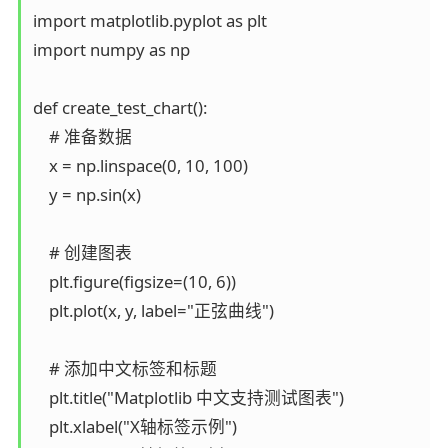
import matplotlib.pyplot as plt

import numpy as np

def create_test_chart():

    # 准备数据

    x = np.linspace(0, 10, 100)

    y = np.sin(x)

    # 创建图表

    plt.figure(figsize=(10, 6))

    plt.plot(x, y, label="正弦曲线")

    # 添加中文标签和标题

    plt.title("Matplotlib 中文支持测试图表")

    plt.xlabel("X轴标签示例")
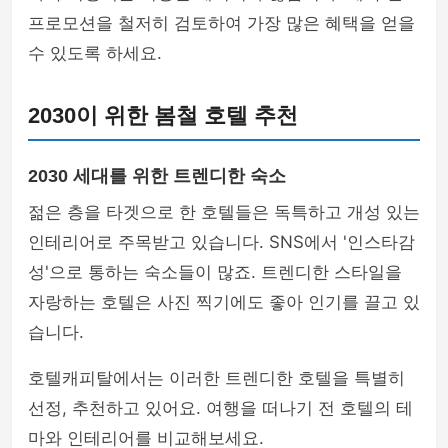
프로모션을 철저히 검토하여 가장 많은 혜택을 얻을
수 있도록 하세요.
2030이 위한 봄철 호텔 추천
2030 세대를 위한 트렌디한 숙소
젊은 층을 타겟으로 한 호텔들은 독특하고 개성 있는
인테리어로 주목받고 있습니다. SNS에서 '인스타감
성'으로 통하는 숙소들이 많죠. 트렌디한 스타일을
자랑하는 호텔은 사진 찍기에도 좋아 인기를 끌고 있
습니다.
호텔캐피탈에서는 이러한 트렌디한 호텔을 특별히
선정, 추천하고 있어요. 여행을 떠나기 전 호텔의 테
마와 인테리어를 비교해보세요.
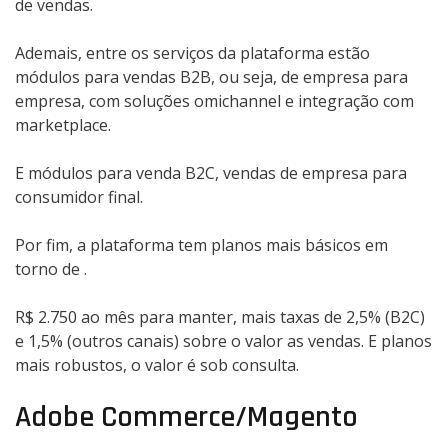
de vendas.
Ademais, entre os serviços da plataforma estão
módulos para vendas B2B, ou seja, de empresa para
empresa, com soluções omichannel e integração com
marketplace.
E módulos para venda B2C, vendas de empresa para
consumidor final.
Por fim, a plataforma tem planos mais básicos em
torno de .
R$ 2.750 ao mês para manter, mais taxas de 2,5% (B2C)
e 1,5% (outros canais) sobre o valor as vendas. E planos
mais robustos, o valor é sob consulta.
Adobe Commerce/Magento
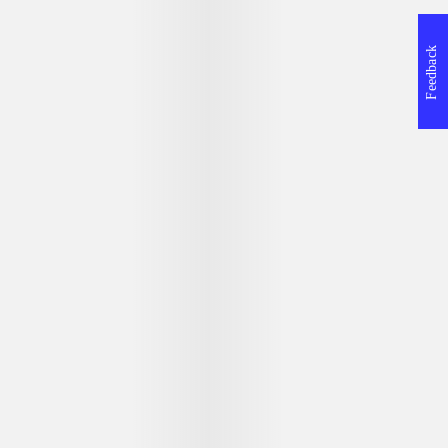
Feedback
aoke-konkurrence med og
Direction, Selena Gomez,
Singstore kan man købe
ndes. Man interagerer med
n. Gameplay er det kendte
st muligt på baggrund af
 der angiver tonehøjden
t lykkes ikke helt.
der er en del tekniske
 - ellers vil man opleve
alt i alt et lidt
Sony Computer Entertainment Europe
et vil dog ikke genere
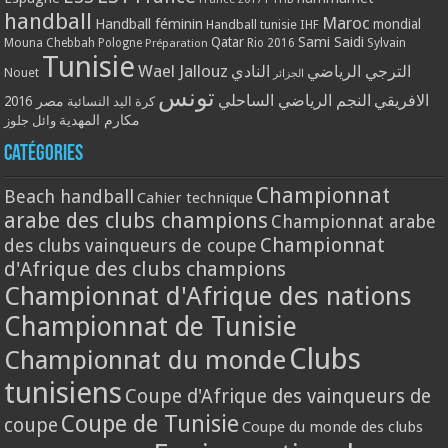
handball
Maroc
Handball féminin
mondial
Handball tunisie
IHF
Qatar
Sami Saidi
Mouna Chebbah
Pologne
Rio 2016
Sylvain
Préparation
Tunisie
Wael Jallouz
الترجي الرياضي
النادي
Nouet
الجزائر
تونس
الافريقي
النجم الرياضي الساحلي
مصر 2016
كرة اليد النسائية
مكارم المهدية
وائل جلوز
Catégories
Championnat
Beach handball
Cahier technique
arabe des clubs champions
Championnat arabe
Championnat
des clubs vainqueurs de coupe
d'Afrique des clubs champions
Championnat d'Afrique des nations
Championnat de Tunisie
Clubs
Championnat du monde
tunisiens
Coupe d'Afrique des vainqueurs de
Coupe de Tunisie
coupe
Coupe du monde des clubs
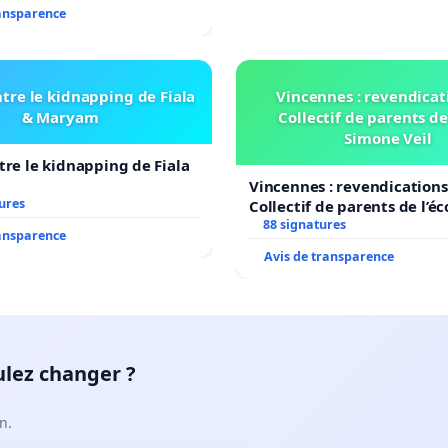
ransparence
tre le kidnapping de Fiala
Vincennes : revendicat
& Maryam
Collectif de parents de
Simone Veil
tre le kidnapping de Fiala
Vincennes : revendications
ures
Collectif de parents de l’é
Veil
88 signatures
ransparence
Avis de transparence
ulez changer ?
n.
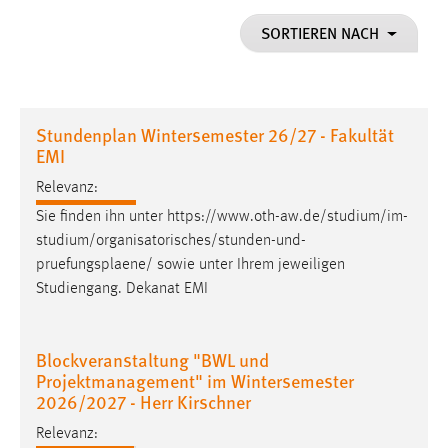
1 Jahr
SORTIEREN NACH
Performance
Name:
Stundenplan Wintersemester 26/27 - Fakultät
staticfilecache
EMI
Zweck:
Relevanz:
Für performante Seitenauslieferung wird in diesem Cookie
Sie finden ihn unter https://www.oth-aw.de/studium/im-
gespeichert, ob man eingeloggt ist.
studium/organisatorisches/stunden-und-
pruefungsplaene
/ sowie unter Ihrem jeweiligen
Sprachpräferenz
Studiengang. Dekanat EMI
Name:
site-language-preference
Blockveranstaltung "BWL und
Zweck:
Projektmanagement" im Wintersemester
Das Cookie speichert die gewählte Sprache der Website.
2026/2027 - Herr Kirschner
Cookie Laufzeit:
Relevanz:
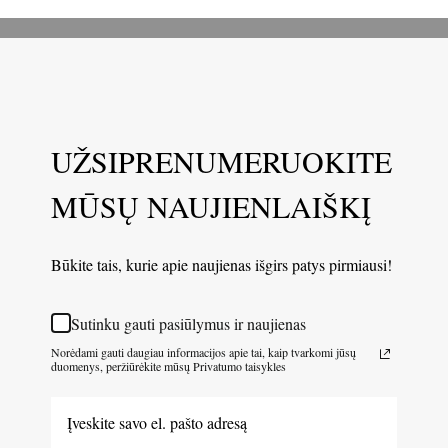
UŽSIPRENUMERUOKITE
MŪSŲ NAUJIENLAIŠKĮ
Būkite tais, kurie apie naujienas išgirs patys pirmiausi!
Sutinku gauti pasiūlymus ir naujienas
Norėdami gauti daugiau informacijos apie tai, kaip tvarkomi jūsų
duomenys, peržiūrėkite mūsų Privatumo taisykles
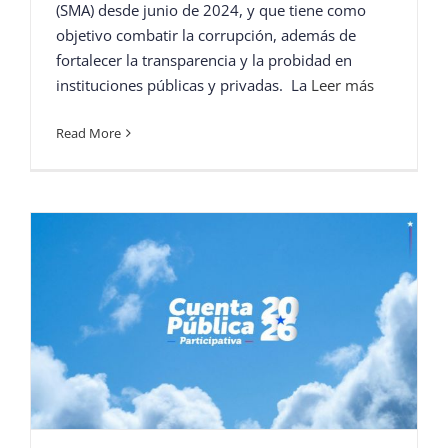
(SMA) desde junio de 2024, y que tiene como
objetivo combatir la corrupción, además de
fortalecer la transparencia y la probidad en
instituciones públicas y privadas. La
Leer más
Read More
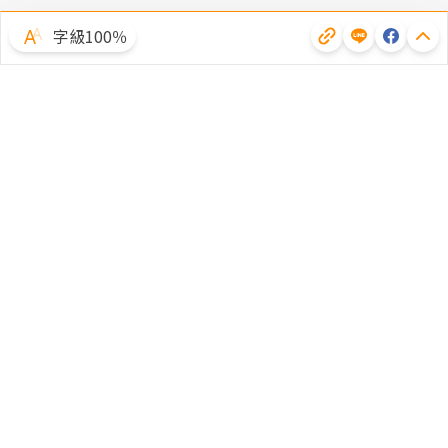
字級100％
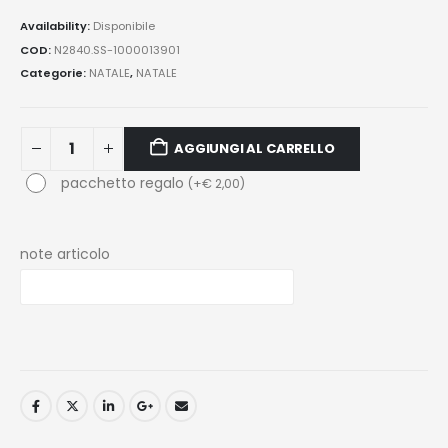
Availability:
Disponibile
COD:
N2840.SS-1000013901
Categorie:
NATALE
,
NATALE
AGGIUNGI AL CARRELLO
pacchetto regalo
(
+
€
2,00
)
note articolo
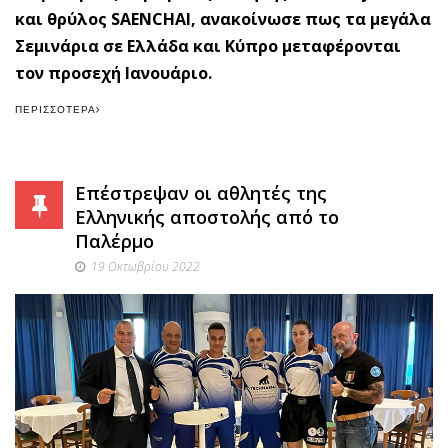
και θρύλος SAENCHAI, ανακοίνωσε πως τα μεγάλα
Σεμινάρια σε Ελλάδα και Κύπρο μεταφέρονται
τον προσεχή Ιανουάριο.
ΠΕΡΙΣΣΌΤΕΡΑ
Επέστρεψαν οι αθλητές της
Ελληνικής αποστολής από το
Παλέρμο
19 Οκτωβρίου 2022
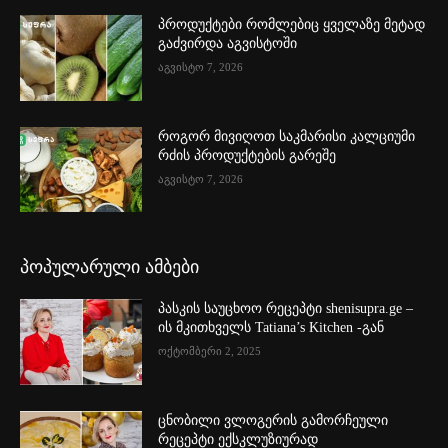
პროდუქტები რომლებიც ყველაზე მეტად
გაძვირდა აგვისტოში
აგვისტო 7, 2026
როგორ მივიღოთ საკმარისი კალციუმი
რძის პროდუქტების გარეშე
აგვისტო 7, 2026
პოპულარული ამბები
პასკის საუცხოო რეცეპტი shenisupra.ge –
ის მკითხველს Tatiana’s Kitchen -გან
ოქტომბერი 2, 2025
ცნობილი ვლოგერის გამორჩეული
რეცეპტი ექსკლუზიურად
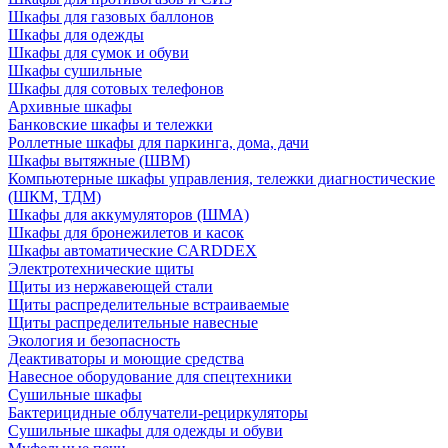
Шкафы для газовых баллонов
Шкафы для одежды
Шкафы для сумок и обуви
Шкафы сушильные
Шкафы для сотовых телефонов
Архивные шкафы
Банковские шкафы и тележки
Роллетные шкафы для паркинга, дома, дачи
Шкафы вытяжные (ШВМ)
Компьютерные шкафы управления, тележки диагностические
(ШКМ, ТДМ)
Шкафы для аккумуляторов (ШМА)
Шкафы для бронежилетов и касок
Шкафы автоматические CARDDEX
Электротехнические щиты
Щиты из нержавеющей стали
Щиты распределительные встраиваемые
Щиты распределительные навесные
Экология и безопасность
Деактиваторы и моющие средства
Навесное оборудование для спецтехники
Сушильные шкафы
Бактерицидные облучатели-рециркуляторы
Сушильные шкафы для одежды и обуви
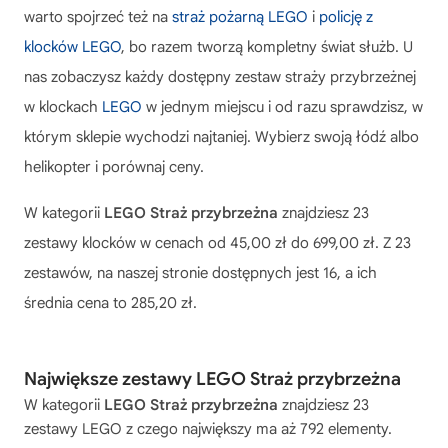
warto spojrzeć też na
straż pożarną LEGO
i
policję z
klocków LEGO
, bo razem tworzą kompletny świat służb. U
nas zobaczysz każdy dostępny zestaw straży przybrzeżnej
w klockach
LEGO
w jednym miejscu i od razu sprawdzisz, w
którym sklepie wychodzi najtaniej. Wybierz swoją łódź albo
helikopter i porównaj ceny.
W kategorii
LEGO Straż przybrzeżna
znajdziesz 23
zestawy klocków w cenach od 45,00 zł do 699,00 zł. Z 23
zestawów, na naszej stronie dostępnych jest 16, a ich
średnia cena to 285,20 zł.
Największe zestawy LEGO Straż przybrzeżna
W kategorii
LEGO Straż przybrzeżna
znajdziesz 23
zestawy LEGO z czego największy ma aż 792 elementy.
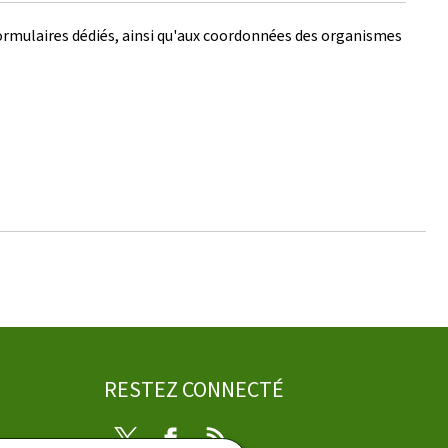
ormulaires dédiés, ainsi qu'aux coordonnées des organismes
RESTEZ CONNECTÉ
Twitter
Facebook
RSS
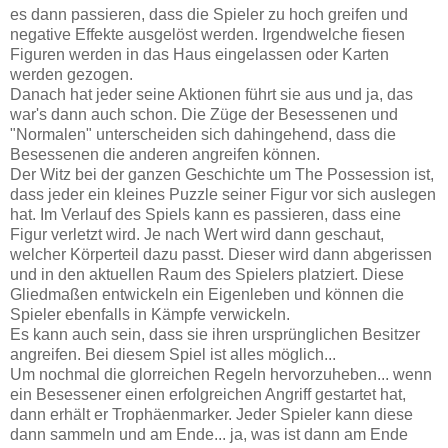
es dann passieren, dass die Spieler zu hoch greifen und
negative Effekte ausgelöst werden. Irgendwelche fiesen
Figuren werden in das Haus eingelassen oder Karten
werden gezogen.
Danach hat jeder seine Aktionen führt sie aus und ja, das
war's dann auch schon. Die Züge der Besessenen und
"Normalen" unterscheiden sich dahingehend, dass die
Besessenen die anderen angreifen können.
Der Witz bei der ganzen Geschichte um The Possession ist,
dass jeder ein kleines Puzzle seiner Figur vor sich auslegen
hat. Im Verlauf des Spiels kann es passieren, dass eine
Figur verletzt wird. Je nach Wert wird dann geschaut,
welcher Körperteil dazu passt. Dieser wird dann abgerissen
und in den aktuellen Raum des Spielers platziert. Diese
Gliedmaßen entwickeln ein Eigenleben und können die
Spieler ebenfalls in Kämpfe verwickeln.
Es kann auch sein, dass sie ihren ursprünglichen Besitzer
angreifen. Bei diesem Spiel ist alles möglich...
Um nochmal die glorreichen Regeln hervorzuheben... wenn
ein Besessener einen erfolgreichen Angriff gestartet hat,
dann erhält er Trophäenmarker. Jeder Spieler kann diese
dann sammeln und am Ende... ja, was ist dann am Ende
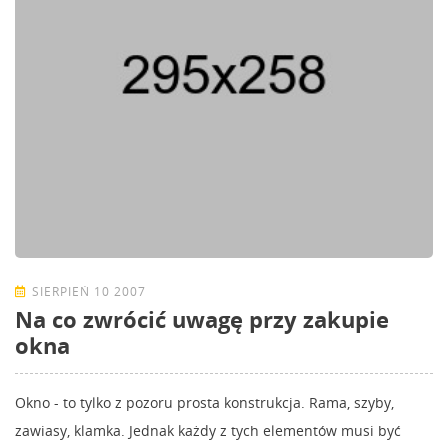
SIERPIEŃ 10 2007
Na co zwrócić uwagę przy zakupie
okna
Okno - to tylko z pozoru prosta konstrukcja. Rama, szyby,
zawiasy, klamka. Jednak każdy z tych elementów musi być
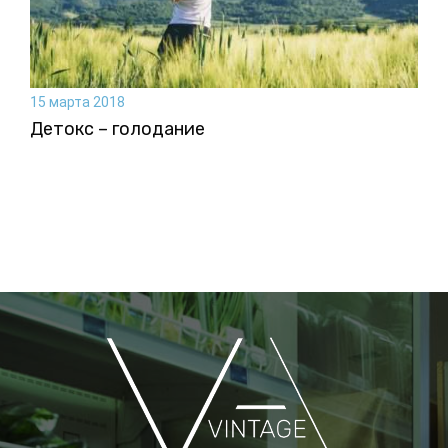
15 марта 2018
Детокс – голодание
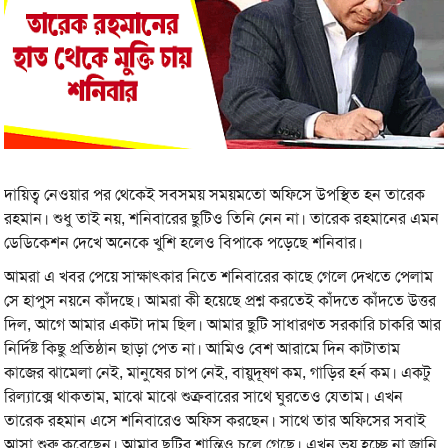
দায়িত্ব নেওয়ার পর থেকেই সবসময় সময়মতো অফিসে উপস্থিত হন তারেক
রহমান। শুধু তাই নয়, শনিবারের ছুটিও তিনি নেন না। তারেক রহমানের এমন
ডেডিকেশন দেখে অনেকে খুশি হলেও বিপাকে পড়েছে শনিবার।
আমরা এ খবর পেয়ে সাক্ষাৎকার নিতে শনিবারের কাছে গেলে দেখতে পেলাম
সে হাপুস নয়নে কাঁদছে। আমরা কী হয়েছে প্রশ্ন করতেই কাঁদতে কাঁদতে উত্তর
দিল, আগে আমার একটা দাম ছিল। আমার ছুটি সাধারণত সরকারি চাকরি আর
নির্দিষ্ট কিছু প্রতিষ্ঠান ছাড়া পেত না। আমিও বেশ আরামে দিন কাটাতাম
কাজের ঝামেলা নেই, মানুষের চাপ নেই, বায়ুদূষণ কম, গাড়ির হর্ন কম। একটু
রিল্যাক্সে থাকতাম, মাঝে মাঝে শুক্রবারের সাথে ঘুরতেও যেতাম। এখন
তারেক রহমান এসে শনিবারেও অফিস করছেন। সাথে তার অফিসের সবাই
আসা শুরু করেছেন। আমার ছুটির শান্তিও চলে গেছে। এখন ভয় হচ্ছে না জানি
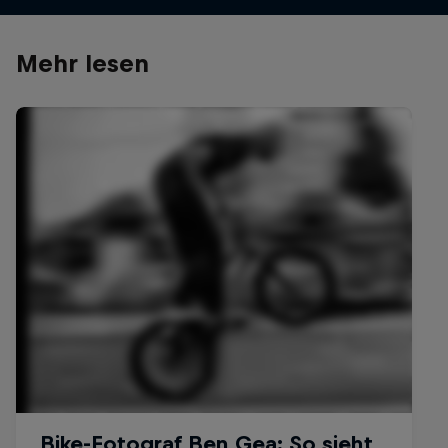
Mehr lesen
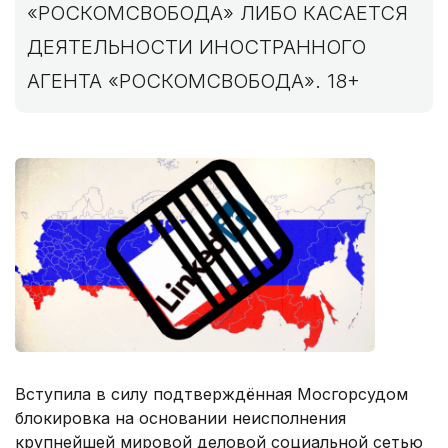
«РОСКОМСВОБОДА» ЛИБО КАСАЕТСЯ
ДЕЯТЕЛЬНОСТИ ИНОСТРАННОГО
АГЕНТА «РОСКОМСВОБОДА». 18+
Вступила в силу подтверждённая Мосгорсудом
блокировка на основании неисполнения
крупнейшей мировой деловой социальной сетью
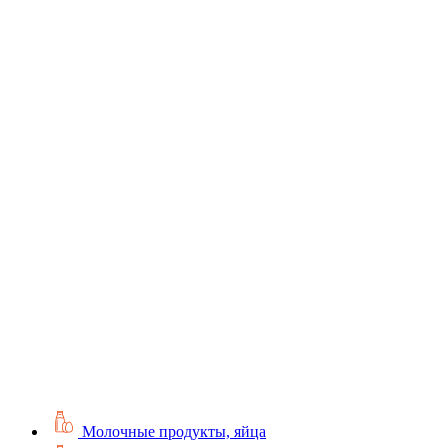
Молочные продукты, яйца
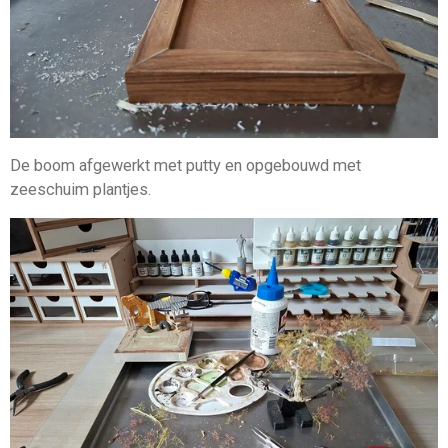
De boom afgewerkt met putty en opgebouwd met
zeeschuim plantjes.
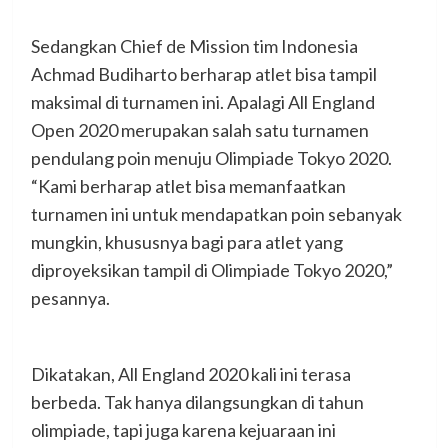
Sedangkan Chief de Mission tim Indonesia
Achmad Budiharto berharap atlet bisa tampil
maksimal di turnamen ini. Apalagi All England
Open 2020 merupakan salah satu turnamen
pendulang poin menuju Olimpiade Tokyo 2020.
“Kami berharap atlet bisa memanfaatkan
turnamen ini untuk mendapatkan poin sebanyak
mungkin, khususnya bagi para atlet yang
diproyeksikan tampil di Olimpiade Tokyo 2020,”
pesannya.
Dikatakan, All England 2020 kali ini terasa
berbeda. Tak hanya dilangsungkan di tahun
olimpiade, tapi juga karena kejuaraan ini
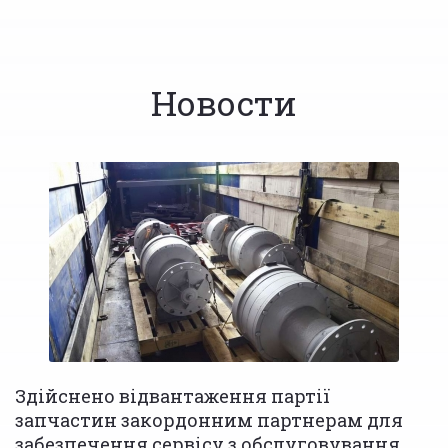
Новости
Здійснено відвантаження партії
запчастин закордонним партнерам для
забезпечення сервісу з обслуговування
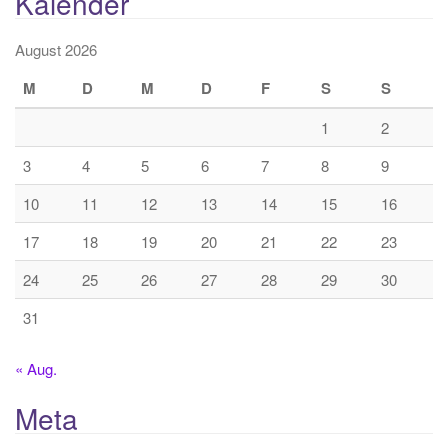
Kalender
August 2026
M
D
M
D
F
S
S
1
2
3
4
5
6
7
8
9
10
11
12
13
14
15
16
17
18
19
20
21
22
23
24
25
26
27
28
29
30
31
« Aug.
Meta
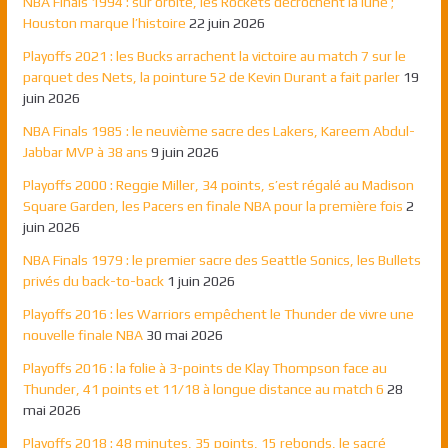
NBA Finals 1994 : sur orbite, les Rockets décrochent la lune ;
Houston marque l’histoire
22 juin 2026
Playoffs 2021 : les Bucks arrachent la victoire au match 7 sur le
parquet des Nets, la pointure 52 de Kevin Durant a fait parler
19
juin 2026
NBA Finals 1985 : le neuvième sacre des Lakers, Kareem Abdul-
Jabbar MVP à 38 ans
9 juin 2026
Playoffs 2000 : Reggie Miller, 34 points, s’est régalé au Madison
Square Garden, les Pacers en finale NBA pour la première fois
2
juin 2026
NBA Finals 1979 : le premier sacre des Seattle Sonics, les Bullets
privés du back-to-back
1 juin 2026
Playoffs 2016 : les Warriors empêchent le Thunder de vivre une
nouvelle finale NBA
30 mai 2026
Playoffs 2016 : la folie à 3-points de Klay Thompson face au
Thunder, 41 points et 11/18 à longue distance au match 6
28
mai 2026
Playoffs 2018 : 48 minutes, 35 points, 15 rebonds, le sacré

▸ ACTIVITY
Copy each line above where the string "الرياضي" occurs.

▸ SOLUTION TO THE PROBLEM
الترجي الرياضي
النجم الرياضي الساحلي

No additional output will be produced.